Watch the trailer for "Under the Same Moon"

Under the Same Moon
“I’m gonna find my mom before she forgets about me,” says nine-year-old Carlitos (Adrian Alonso) to his best friend. It’s been four years since his mother left Mexico to find work in Los Angeles, promising to bring him over as soon as she saves up enough money. But after his grandmother becomes unable to care for him (and with a sleazy uncle eager to put him to work doing something we probably don’t want to know about), Carlitos decides it’s time to make the trip by himself. Thus begins Under the Same Moon, a movie I’m willing to bet was pitched as the story of the indomitable spirit of a young boy, though on film it plays as an exercise at treading the line between heartwarming and heartburn. Directed with great earnestness by Patricia Riggen, the movie cuts between Carlitos journey and the efforts of Carlitos’ mother Rosario (Kate del Castillo), who doesn’t know that her boy has hit the road, to break out of what seems like an endless cycle of earning just enough money to pay the rent for her garage apartment.

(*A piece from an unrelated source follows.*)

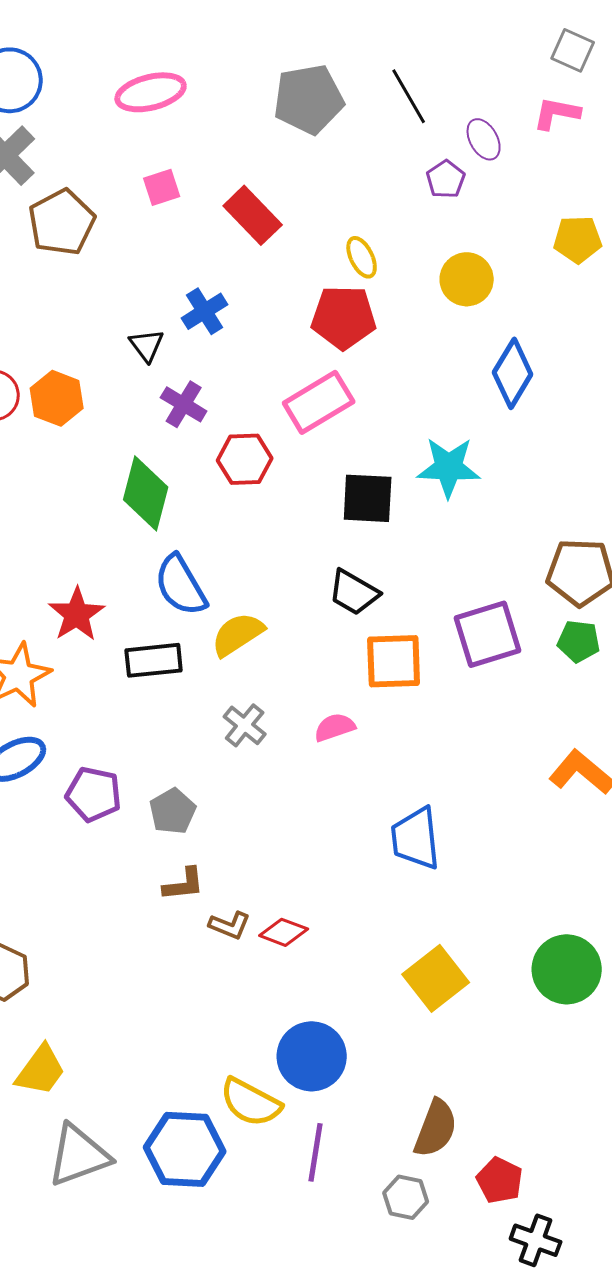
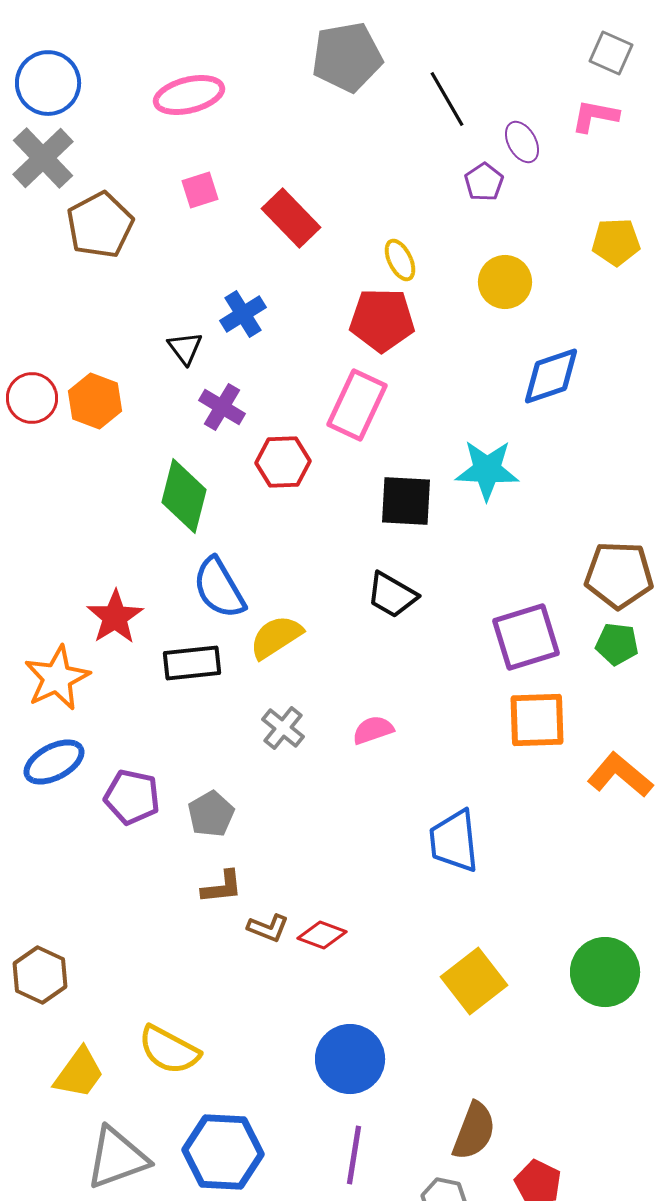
gray pentagon: (309, 99) -> (347, 57), moved
blue diamond: (513, 373) -> (551, 376), turned 40
pink rectangle: (319, 402) -> (357, 405), turned -34
orange square: (394, 661) -> (537, 720), moved
yellow semicircle: (251, 1102) -> (169, 1050), moved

This is rendered doubly difficult that the Anglos for whom she works are such nasty caricatures that Rigen seems to be hoping for us to his at them. (One of them, nicknamed “Cruella de Ville” by her staff, lives in a house so barren of physical warmth that it looks to have been carved out of ice.) Carlitos, who has to get from Texas to California by Sunday for reasons that are too artificial to recount, runs into his own share of creeps along the way. The actual problems of immigrants are atrocious enough that you have to wonder why the screenplay by Ligiah Villalobos insists on throwing so many cardboard villains (like a junkie who tries to sell Carlitos as a sex slave) into the mix. These stereotypes are balanced by the casting of the distractingly beautiful del Castillo, who looks like the star of a soap opera rather than an overworked maid. Under the Same Moon contains good performances by young Alonso, and by Eugenio Derbez as a gruff migrant worker who becomes Carlitos’ reluctant companion on his journey. But the film is far too willing to substitute heart-tugging melodrama for a more realistic portrait of immigrant life.